I keep a notebook where I note down the things I've learned after, pretty much, every flight. One of the early notes says:
Never, ever cancel a flight on the basis of a forecast until you are at the airfield.
From
Above the Law:
Everybody in aviation, at some point or another, if not quite continuously, moans about the ‘met man’ – the meteorological officer who reports on and forecasts the weather. The ‘met man’, who is quite often a met woman, works for the Met Office, which makes sense, I suppose.
The Met Office, which is based in Exeter in the south-west of England, has a super-computer which cost £97 million and is capable of doing 14,000 trillion calculations a second, which sounds like the kind of number I’d make up, just to try to be funny, but it isn’t. This computer is eighty per cent accurate, which sounds pretty good until you realise that the weather patterns in the UK tend to go in four-day runs, sometimes more.
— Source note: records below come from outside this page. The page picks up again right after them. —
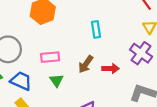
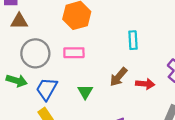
pink rectangle: (50, 57) -> (74, 53), moved
blue trapezoid: (21, 81) -> (47, 89), turned -90

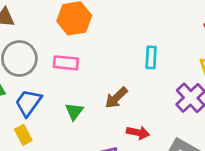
cyan rectangle: (133, 40) -> (151, 57), moved
red arrow: (145, 84) -> (138, 133), moved

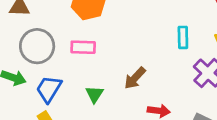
cyan rectangle: (151, 57) -> (183, 37), moved

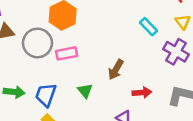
cyan rectangle: (183, 37) -> (148, 27), turned -30
gray circle: (37, 46) -> (37, 43), moved

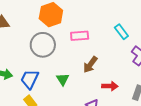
gray circle: (37, 43) -> (43, 45), moved
pink rectangle: (67, 53) -> (80, 36), moved

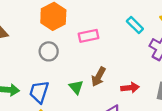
gray circle: (43, 45) -> (49, 51), size x0.7
brown arrow: (90, 65) -> (99, 77), moved

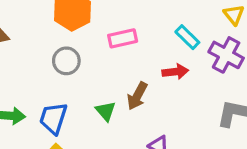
cyan rectangle: (135, 25) -> (187, 37), moved
red arrow: (130, 88) -> (175, 72), moved

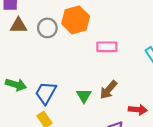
gray circle: (66, 61) -> (47, 28), moved
red arrow: (175, 72) -> (138, 110), moved

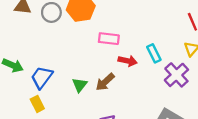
red arrow: (138, 110) -> (128, 61), moved

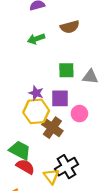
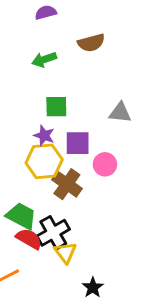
green square: (66, 70) -> (56, 107), moved
black cross: (66, 167) -> (53, 233), moved

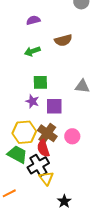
yellow hexagon: (44, 161) -> (24, 132), moved
pink circle: (105, 164) -> (72, 136), moved
red semicircle: (29, 239) -> (43, 148), moved, turned -138

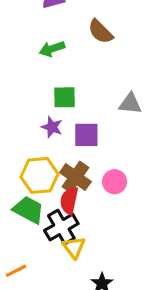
brown semicircle: (63, 40) -> (100, 32), turned 60
red semicircle: (43, 148) -> (69, 200), turned 30

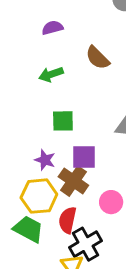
purple star: (52, 127) -> (45, 160), moved
brown cross: (75, 177) -> (73, 181), moved
black cross: (61, 227) -> (85, 244), moved

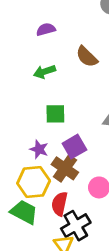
purple square: (84, 157) -> (74, 147), turned -30

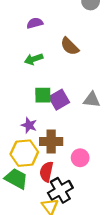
purple square: (74, 147) -> (59, 100), moved
brown cross: (65, 168) -> (51, 142), turned -35

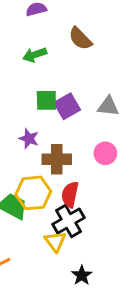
yellow hexagon: (24, 153) -> (33, 193), moved
pink circle: (80, 158) -> (105, 153), moved
red semicircle: (46, 172) -> (70, 194), moved

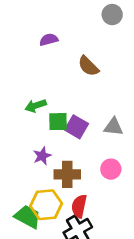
green arrow: (35, 55) -> (36, 106), moved
purple square: (67, 106) -> (76, 127), turned -30
purple star: (29, 139) -> (42, 156), turned 30

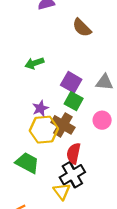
green square: (58, 122) -> (74, 101), moved, turned 30
brown cross: (67, 174) -> (63, 125), turned 30
yellow hexagon: (46, 205) -> (44, 130), moved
For instance, as I write this we are in a weather pattern in the east of England which means that the weather we had yesterday – dull with the odd shower – is not only the weather we’ve got today but is the weather we’re likely to have for the next week. The temperature at midday is not likely to vary by more than a couple of degrees all week and even the wind speed and direction isn’t supposed to be very different tomorrow to what it was yesterday. That means that if you say ‘much the same as today’ you will be accurate in your forecast for the next seven days – that’s eighty-six per cent accurate and you’ll have saved £97 million. And, when I say ‘you’ll’, I do mean you, because that was your tax money.
That’s not to say that the Met Office has wasted money on its computer – oh no. Their massive computer can give them all sorts of interesting statistics – like the fact that the warmest place in the UK is the Scilly Isles and the sunniest is Bognor Regis. Interestingly enough, equidistant between these two is a city called Exeter. Coincidence?